▸ **Data for the task**:
┏━━
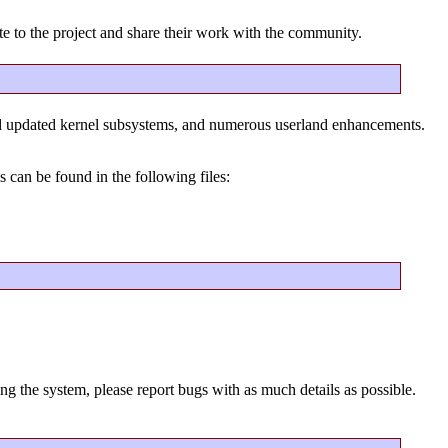
te to the project and share their work with the community.
nd updated kernel subsystems, and numerous userland enhancements.
 can be found in the following files:
ng the system, please report bugs with as much details as possible.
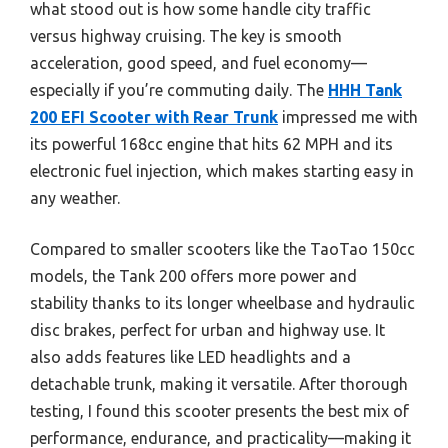
what stood out is how some handle city traffic
versus highway cruising. The key is smooth
acceleration, good speed, and fuel economy—
especially if you’re commuting daily. The
HHH Tank
200 EFI Scooter with Rear Trunk
impressed me with
its powerful 168cc engine that hits 62 MPH and its
electronic fuel injection, which makes starting easy in
any weather.
Compared to smaller scooters like the TaoTao 150cc
models, the Tank 200 offers more power and
stability thanks to its longer wheelbase and hydraulic
disc brakes, perfect for urban and highway use. It
also adds features like LED headlights and a
detachable trunk, making it versatile. After thorough
testing, I found this scooter presents the best mix of
performance, endurance, and practicality—making it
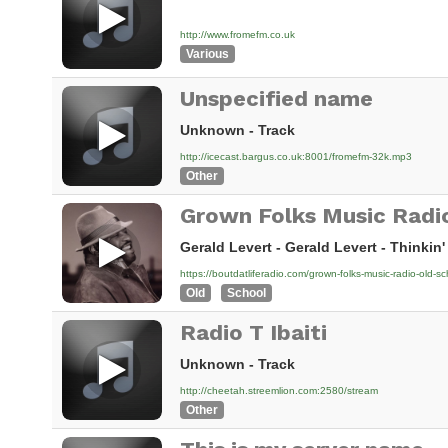
http://www.fromefm.co.uk
Various
Unspecified name
Unknown - Track
http://icecast.bargus.co.uk:8001/fromefm-32k.mp3
Other
Grown Folks Music Radi
Gerald Levert - Gerald Levert - Thinkin'
https://boutdatliferadio.com/grown-folks-music-radio-old-sc
Old
School
Radio T Ibaiti
Unknown - Track
http://cheetah.streemlion.com:2580/stream
Other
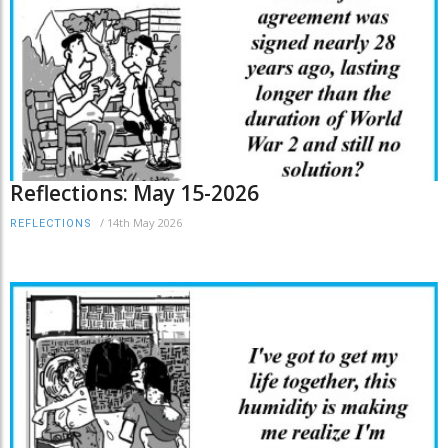
Reflections: May 15-2026
/
14th May 2026
REFLECTIONS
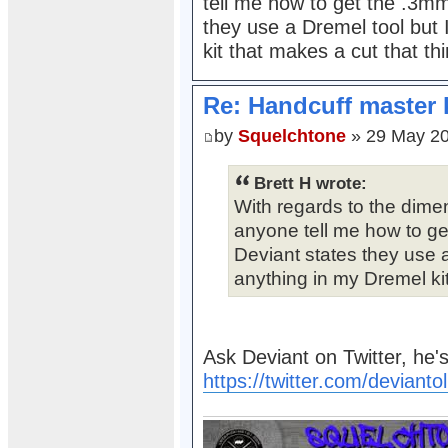
tell me how to get the .3mm
they use a Dremel tool but 
kit that makes a cut that thi
Re: Handcuff master 
by
Squelchtone
» 29 May 20
Brett H wrote:
With regards to the dime
anyone tell me how to ge
Deviant states they use a
anything in my Dremel kit
Ask Deviant on Twitter, he's
https://twitter.com/devianto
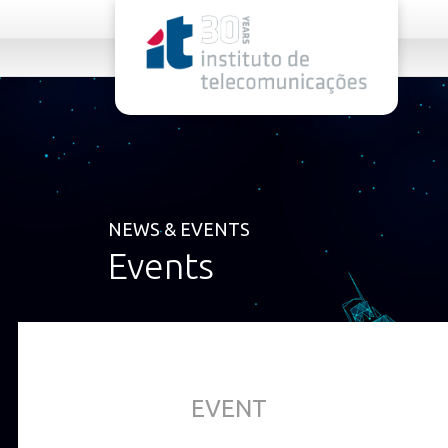
rel="stylesheet">
NEWS & EVENTS
Events
EVENT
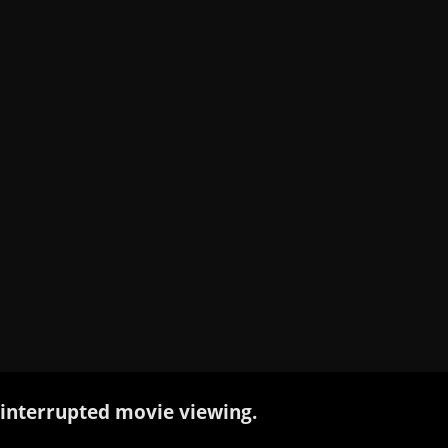
interrupted movie viewing.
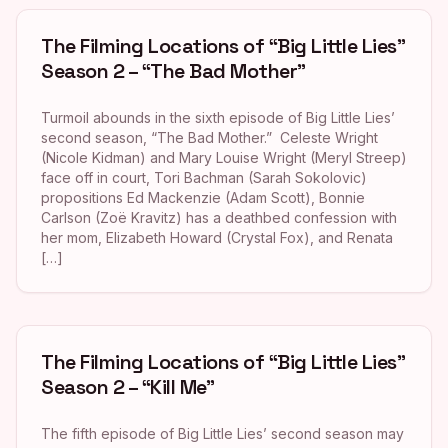
The Filming Locations of “Big Little Lies”
Season 2 – “The Bad Mother”
Turmoil abounds in the sixth episode of Big Little Lies’
second season, “The Bad Mother.” Celeste Wright
(Nicole Kidman) and Mary Louise Wright (Meryl Streep)
face off in court, Tori Bachman (Sarah Sokolovic)
propositions Ed Mackenzie (Adam Scott), Bonnie
Carlson (Zoë Kravitz) has a deathbed confession with
her mom, Elizabeth Howard (Crystal Fox), and Renata
[…]
The Filming Locations of “Big Little Lies”
Season 2 – “Kill Me”
The fifth episode of Big Little Lies’ second season may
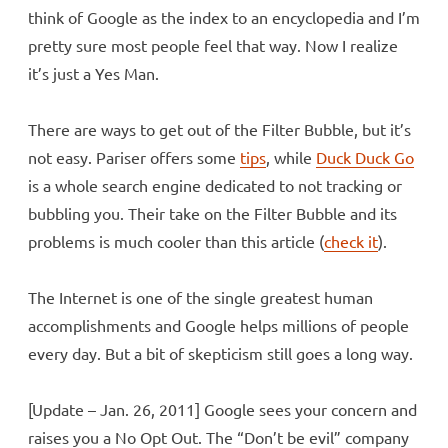
think of Google as the index to an encyclopedia and I’m
pretty sure most people feel that way. Now I realize
it’s just a Yes Man.
There are ways to get out of the Filter Bubble, but it’s
not easy. Pariser offers some
tips
, while
Duck Duck Go
is a whole search engine dedicated to not tracking or
bubbling you. Their take on the Filter Bubble and its
problems is much cooler than this article (
check it
).
The Internet is one of the single greatest human
accomplishments and Google helps millions of people
every day. But a bit of skepticism still goes a long way.
[Update – Jan. 26, 2011] Google sees your concern and
raises you a No Opt Out. The “Don’t be evil” company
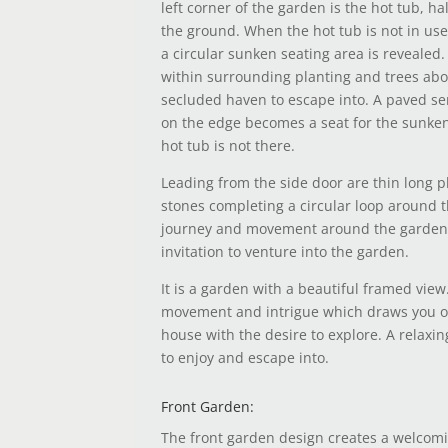
left corner of the garden is the hot tub, ha
the ground. When the hot tub is not in us
a circular sunken seating area is reveale
within surrounding planting and trees abov
secluded haven to escape into. A paved se
on the edge becomes a seat for the sunken
hot tub is not there.
Leading from the side door are thin long 
stones completing a circular loop around 
journey and movement around the garden
invitation to venture into the garden.
It is a garden with a beautiful framed view
movement and intrigue which draws you o
house with the desire to explore. A relaxin
to enjoy and escape into.
Front Garden:
The front garden design creates a welcom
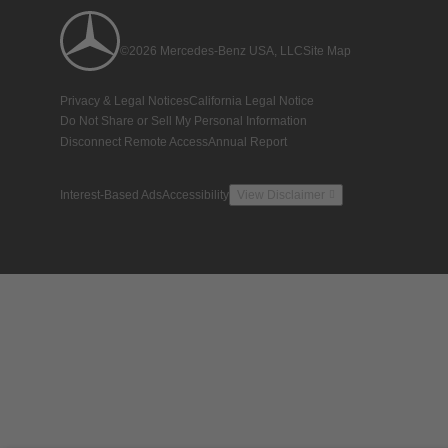
©2026 Mercedes-Benz USA, LLC
Site Map
Privacy & Legal Notices
California Legal Notice
Do Not Share or Sell My Personal Information
Disconnect Remote Access
Annual Report
Interest-Based Ads
Accessibility
View Disclaimer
┗━━
▸ **Task brief**: Where a line of the listing holds "highway", show that line.

▸ **Result of the exercise**:
versus highway cruising. The key is smooth
disc brakes, perfect for urban and highway use. It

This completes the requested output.